3.1. For and in consideration of the time and efforts to be expended by Company, Domain Buyer hereby grants to Company the exclusive right to purchase the Domain(s) during the Term of this Agreement. As such, during the Term of this Agreement, Domain Buyer agrees not to use, appoint, hire, retain or engage any person or entity other than Company to act as Domain Buyer’s agent, buyer’s representative or in a similar capacity with respect to the Domain(s).
3.2. Agency Relationship. During the Term of this Agreement, Company shall act as the exclusive agent for Domain Buyer and shall manage any actual or potential purchase of the Domain(s), pursuant to the terms and conditions contained herein. The Parties specifically agree that in some instances Company may act as an agent for both Domain Buyer and the Domain Seller (“Seller”) of one or more Domains from Domain Seller. Domain Buyer hereby consents to Company acting as a dual agent for Domain Buyer and Seller only in certain situations where Company and Seller are doing business at “arms’ length” and/or Company is not receiving any kick-back or other incentive to increase the negotiated purchase price of any Domain; provided, however, that Company shall disclose any such relationship to Domain Buyer in advance of the consummation of any Domain sale by Seller.
4. OBLIGATIONS OF COMPANY.
4.1. Company shall provide exclusive acquisition services to Domain Buyer and shall use its best efforts to purchase the Domain(s) during the Term of this Agreement. Company shall exercise reasonable skill and care in negotiating for the Domain(s) for Domain Buyer.
4.2. Company, as Domain Buyer’s exclusive broker and agent, shall negotiate the purchase of the Domain(s) and shall disclose to Domain Buyer any facts or information learned while speaking to the owner of said Domain(s).
5. OBLIGATIONS OF DOMAIN BUYER.
5.1. Domain Buyer shall establish for itself an Escrow.com account, if it has not done so already, which shall be used by Domain Buyer to facilitate the purchase of the Domain(s) pursuant to this Agreement.
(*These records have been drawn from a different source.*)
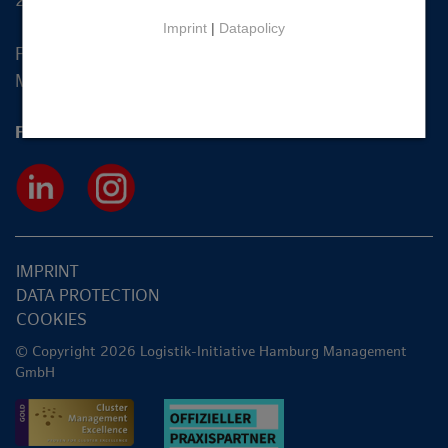
20355 Hamburg
Imprint
|
Datapolicy
Fon +49 40 2270 19-83
Mail
info@hamburg-logistik.net
Follow us
IMPRINT
DATA PROTECTION
COOKIES
© Copyright 2026 Logistik-Initiative Hamburg Management
GmbH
5.2. Domain Buyer may not use the service of another broker for any of the Domains while this Agreement is in effect.
5.3. Domain Buyer represents and warrants to Company that it is financially capable of making this purchase. Domain Buyer hereby expressly declares that it is authorized to sign this Agreement.
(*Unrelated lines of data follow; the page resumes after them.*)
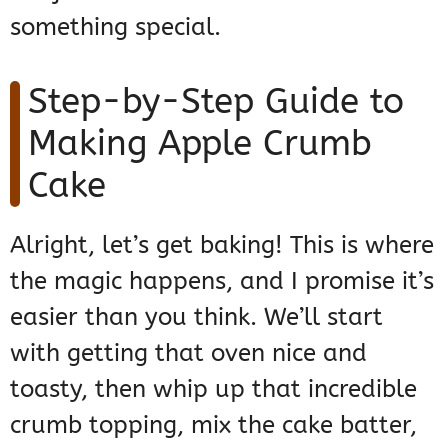
something special.
Step-by-Step Guide to
Making Apple Crumb
Cake
Alright, let’s get baking! This is where
the magic happens, and I promise it’s
easier than you think. We’ll start
with getting that oven nice and
toasty, then whip up that incredible
crumb topping, mix the cake batter,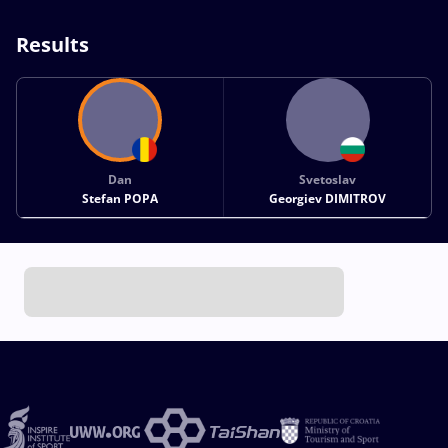
Results
Dan
Svetoslav
Stefan POPA
Georgiev DIMITROV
5.4. Domain Buyer agrees to complete the sale of one or more of the Domains if Company negotiates up to the maximum reserve price for the Domain(s) or if the Company negotiates a price that, if more than the maximum reserve price, is otherwise acceptable to the Parties and confirmed in writing (email sufficing) by Domain Buyer; and if any sale includes a definitive agreement between Domain Buyer and Seller which includes the terms, conditions, representations, warranties and covenants normally found in such an agreement. The amount actually paid for the Domain(s) before any taxes, fees or expenses, shall be the “Actual Sales Price”.
6. COMMISSION TO COMPANY.
6.1. Commissions Payable. Company shall use best effort to purchase the Domains pursuant to this Agreement and Domain Buyer agrees to compensate Company by the payment of a commission in the amount of 15% of the Actual Sales Price of each Domain less the escrow fees charged by Escrow.com (the “Commission”). If the Actual Sales Price of each Domain less the escrow fees charged by Escrow.com is equal to or less than $16,667, the minimum Commission shall be $2,500. Said Commission shall be paid without any discount or allowance for any sales and marketing efforts made by Domain Buyer or by any other person in connection with the sale of the Domains. Company shall be paid the Commission regardless of the source or development of the purchase. In consideration of the services to be performed by Company, Domain Buyer agrees to pay Company the Commission. Domain Buyer shall arrange for the Commission to be paid from the payment made by the Domain Buyer through the automatic features available through Escrow.com.
6.2. Commission Payment.
6.2.1. Company acknowledges and agrees that Domain Seller will only accept a bank wire in United States Dollars for the purchase of the Domain; and that the Actual Sales Price shall not include the value of any other consideration that a potential buyer desires to pay, barter or exchange for the Domain(s).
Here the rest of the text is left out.